The first thing to say is that a typical problem involving sups and infs is usually soluble by the kinds of methods described in I have a problem to solve in real analysis and I do not believe that a fundamental idea is needed. That is, if you understand properly what a supremum or an infimum is, then your problem is likely to be fairly easy.

If you do not understand what a supremum or infimum is, what can you do about it? One thing is to use some simple translation rules. If A is a set, then the statement x=\sup A may conjure up some confused mental picture such as "the biggest element of A except that A may be slightly fuzzy and not actually contain its maximum". That is confused because if A has a maximum then obviously it contains its maximum, and if it does not have a maximum then you can't say that it doesn't contain its maximum as there isn't one. It's fine to have a picture of the supremum of A as something like "the element that would be the maximum if it had one," but for the purposes of writing out proofs one needs to abandon this picture and translate statements that involve "sup" or "inf" into statements that do not involve them. The one complication is that you need more than one statement to do the job, basically because the phrase "least upper bound" contains the two conditions "upper bound" and "least". But that isn't a huge problem. Here is the basic translation rule.

The statement x=\sup A is equivalent to the following pair of statements.

  • Every element of A is less than or equal to x.

  • For every y<x there exists an element of A that is greater than y.

To see how this can be used, let us see how to prove a result that gives us another useful translation of the statement x=\sup A.

Theorem 1 Let A be a non-empty bounded set of real numbers and let x=\sup A. Then there is a sequence (a_n) of elements of a such that a_n\rightarrow x.

Proof. In order to find such a sequence, we just build it up term by term. In order to ensure that a_n\rightarrow x we attempt to ensure that a_n gets closer and closer to x: an obvious way of doing this is to insist that |a_n-x|\leq 1/n. (This particular choice is not essential: we could just as well ask for |a_n-x|\leq 1/(n^2+13), but we have chosen to use the simplest sequence that tends to 0.) Can we find a_n with this property? To answer this we use the translation above. The second statement implies that there exists a\in A such that a\geq x-1/n, and the first statement implies that this a is at most x. Therefore, we can set a_n to be this a and we know that |a_n-x|\leq 1/n, as required.
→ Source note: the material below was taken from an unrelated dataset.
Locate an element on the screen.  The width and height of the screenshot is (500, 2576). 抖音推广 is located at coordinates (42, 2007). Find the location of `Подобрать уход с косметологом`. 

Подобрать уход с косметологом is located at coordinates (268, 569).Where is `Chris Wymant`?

Once we have this result, we can give a different translation of x=\sup A.

The statement x=\sup A is equivalent to the following pair of statements.
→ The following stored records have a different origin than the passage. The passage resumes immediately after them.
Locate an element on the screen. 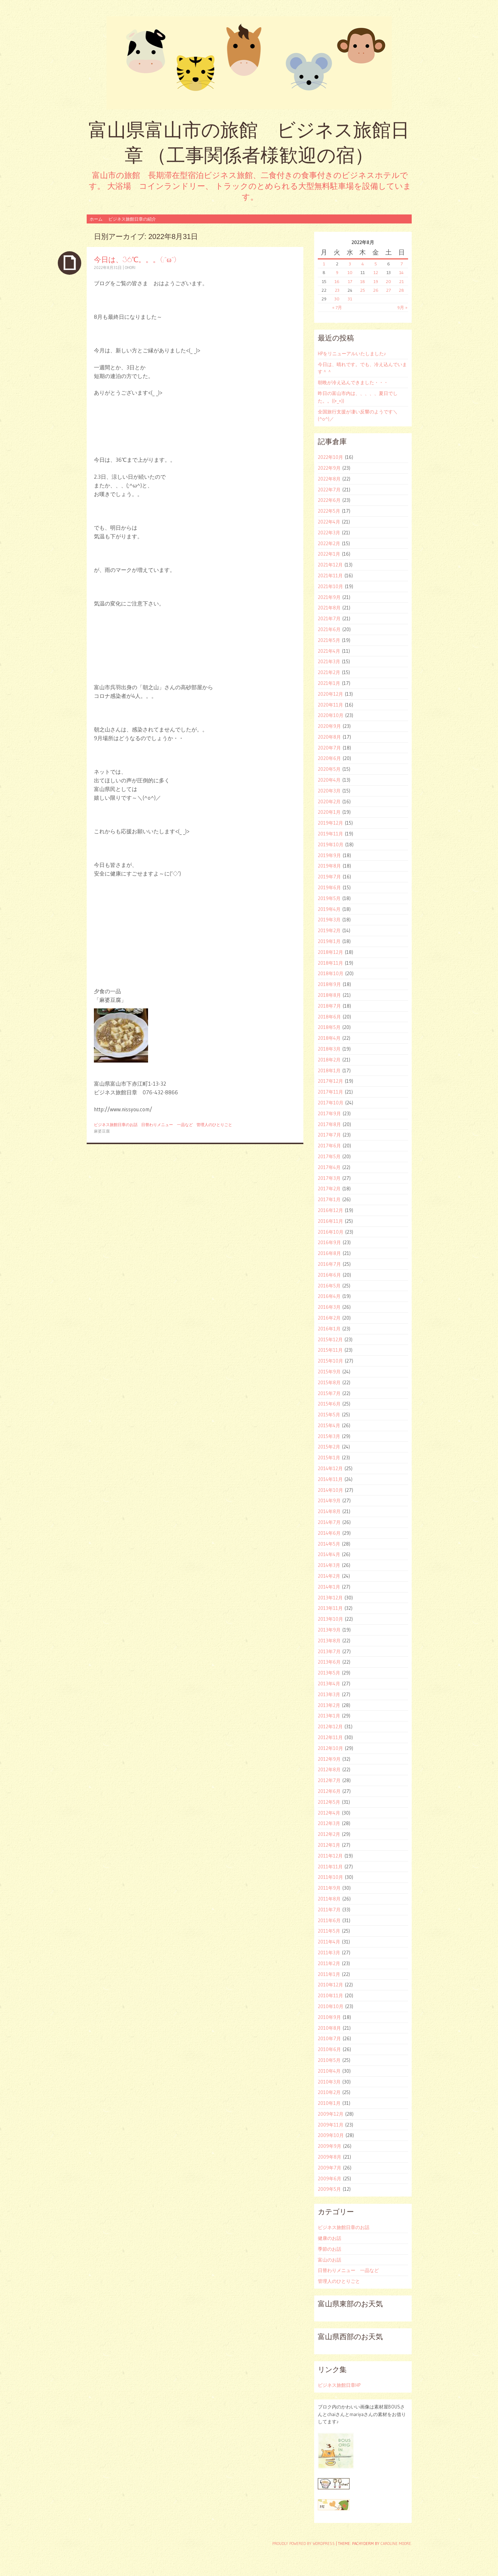 The width and height of the screenshot is (498, 2576). 2014年10月 is located at coordinates (330, 1490).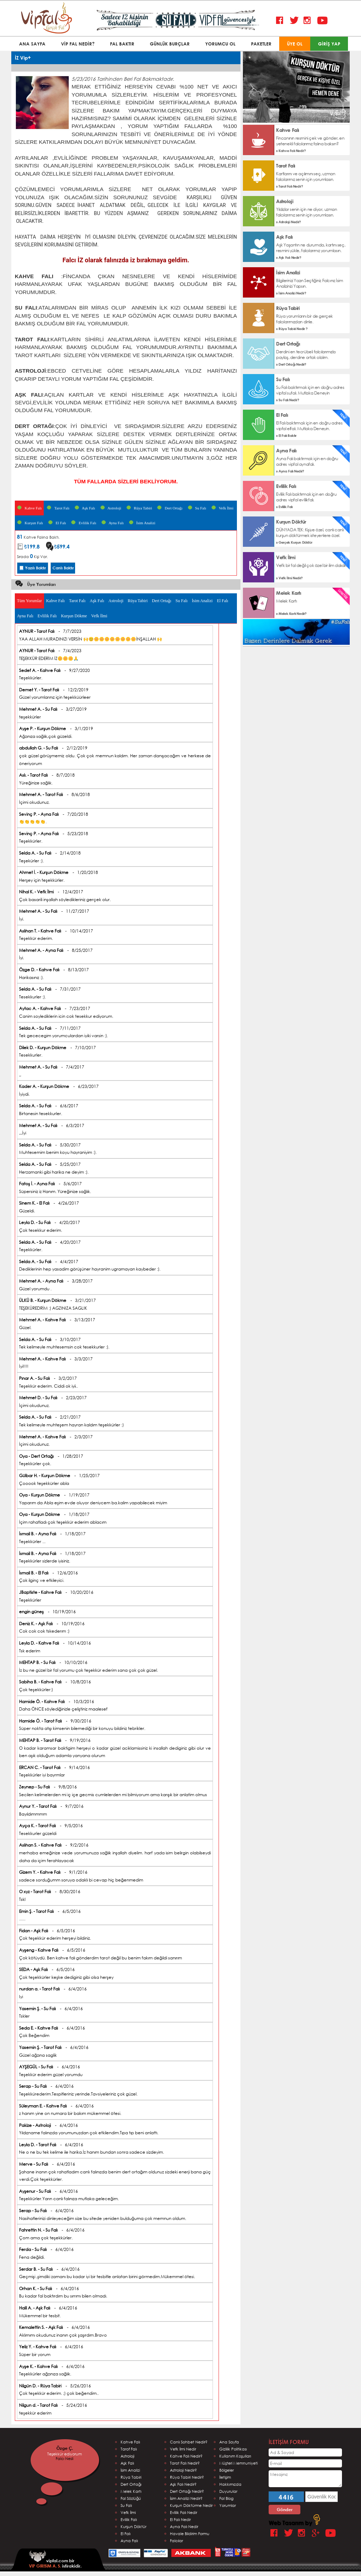 The width and height of the screenshot is (361, 2576). What do you see at coordinates (122, 44) in the screenshot?
I see `FAL BAKTIR` at bounding box center [122, 44].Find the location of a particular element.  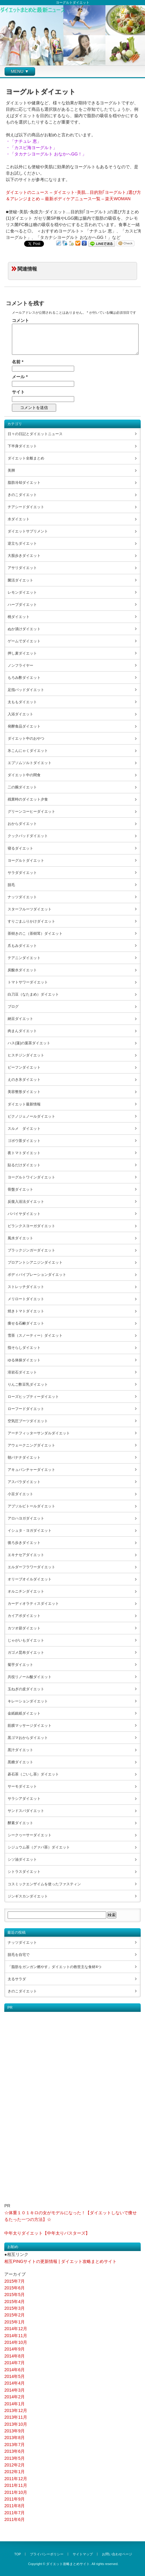

ジンギスカンダイエット is located at coordinates (28, 1896). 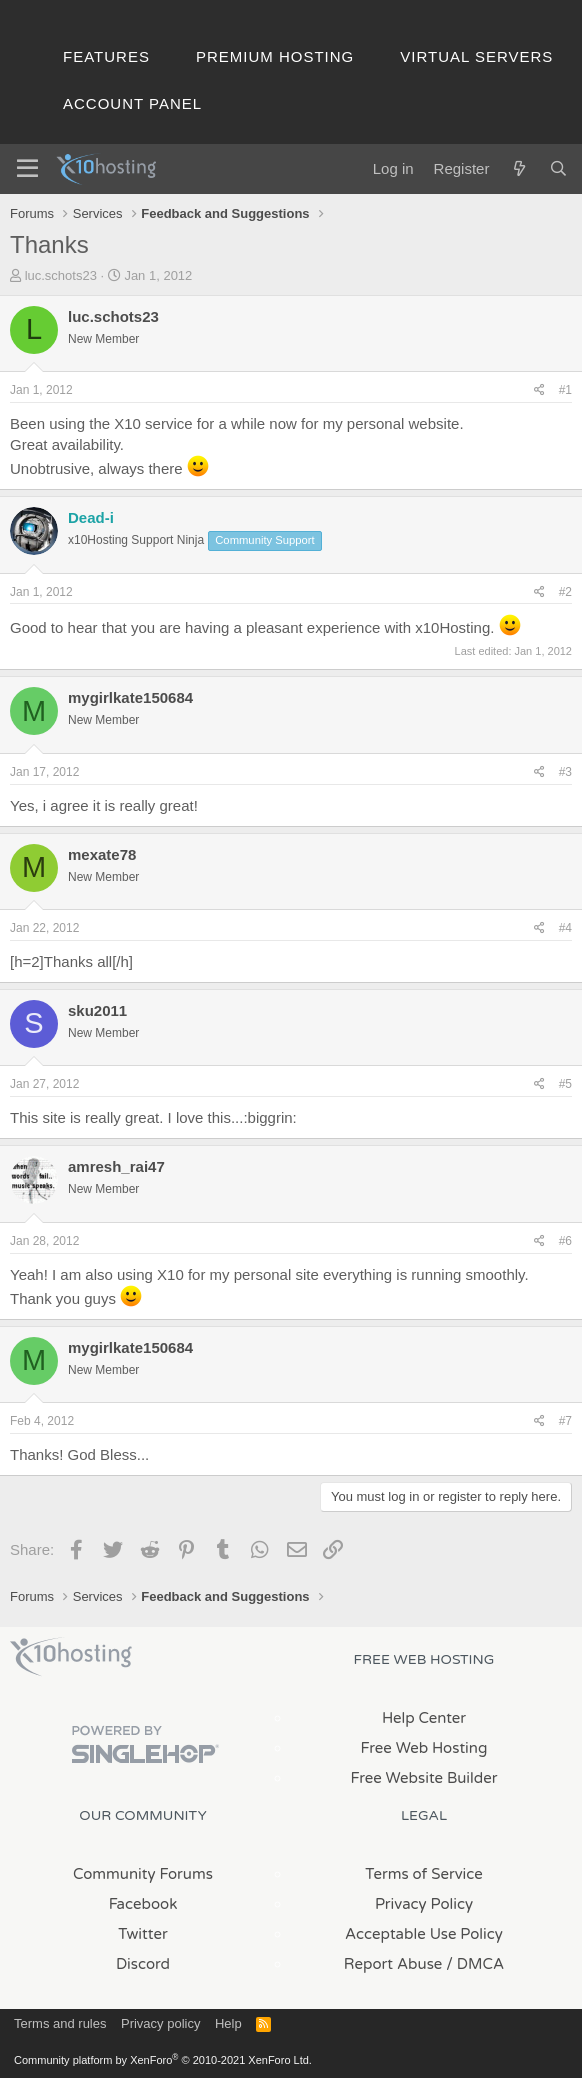 What do you see at coordinates (143, 1964) in the screenshot?
I see `Discord` at bounding box center [143, 1964].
  • Every element of A is less than or equal to x.

  • There is a sequence (a_n) of elements of A such that a_n\rightarrow x.
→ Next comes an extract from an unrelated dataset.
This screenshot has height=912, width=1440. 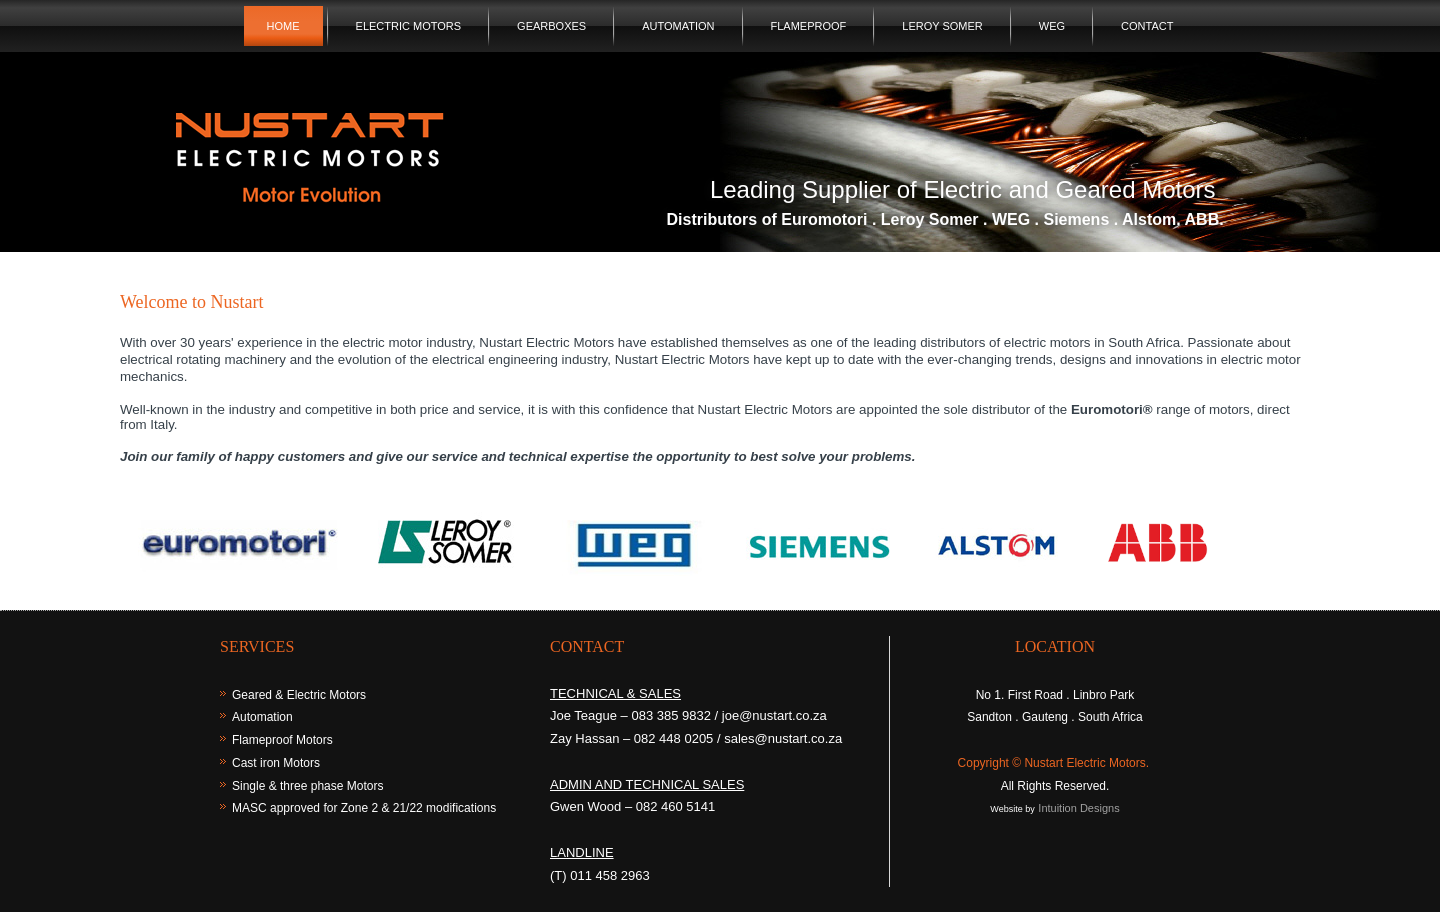 I want to click on Automation, so click(x=678, y=26).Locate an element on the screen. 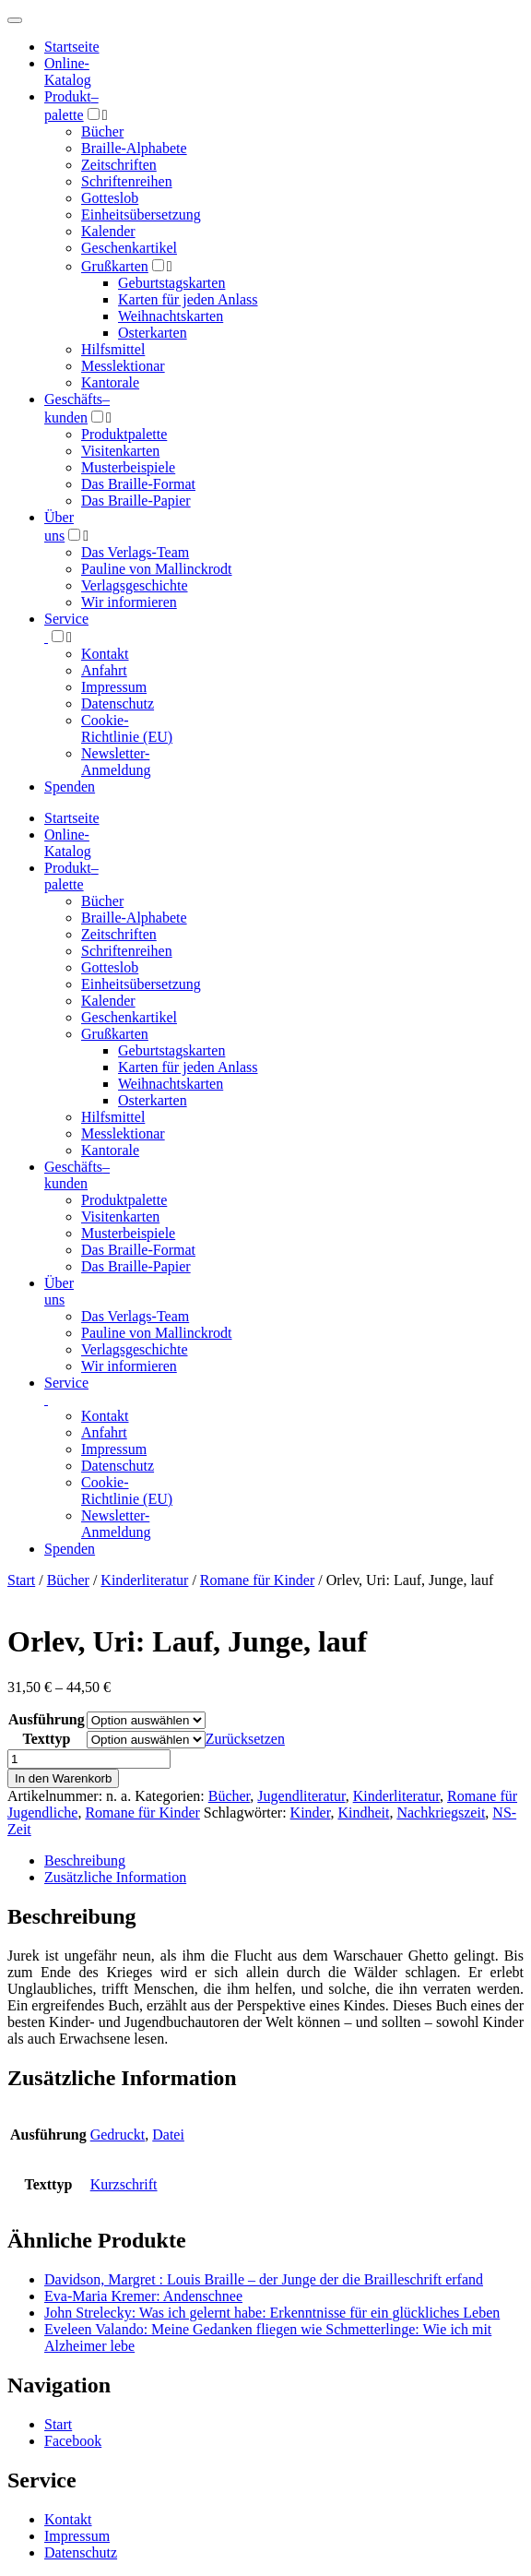 The height and width of the screenshot is (2576, 531). In den Warenkorb is located at coordinates (63, 1778).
Let us see exactly why the two are equivalent, as this gives a further illustration about how to reason with the notion of a supremum. We have shown that the first translation (which is basically the definition of the supremum) implies the second. Suppose now that we know that the two sentences in the second translation are true. To deduce that x=\sup A, all we need to do is deduce that for every y<x there exists a\in A such that a>y. We are given a sequence (a_n) such that a_n\rightarrow x, from which it follows that for every \epsilon>0 there exists n such that a_n>x-\epsilon. Choosing \epsilon to be x-y, we find that there exists n such that a_n>y. Since we know that a_n\in A, we are done.